#### [DATASET]
──────────

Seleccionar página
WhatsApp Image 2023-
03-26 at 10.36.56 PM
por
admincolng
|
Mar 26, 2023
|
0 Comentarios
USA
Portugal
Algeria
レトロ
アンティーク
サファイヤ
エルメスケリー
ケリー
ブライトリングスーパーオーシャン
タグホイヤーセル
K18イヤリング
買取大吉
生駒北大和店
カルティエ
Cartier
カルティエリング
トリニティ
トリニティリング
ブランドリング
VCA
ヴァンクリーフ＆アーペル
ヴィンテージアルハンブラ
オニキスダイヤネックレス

──────────

#### [WORK TO BE COMPLETED]
Each line from the one holding "ブライトリングスーパーオーシャン" to the end of the entries is to be written out exactly. Skip every line before it.

#### [TASK RESPONSE]
ブライトリングスーパーオーシャン
タグホイヤーセル
K18イヤリング
買取大吉
生駒北大和店
カルティエ
Cartier
カルティエリング
トリニティ
トリニティリング
ブランドリング
VCA
ヴァンクリーフ＆アーペル
ヴィンテージアルハンブラ
オニキスダイヤネックレス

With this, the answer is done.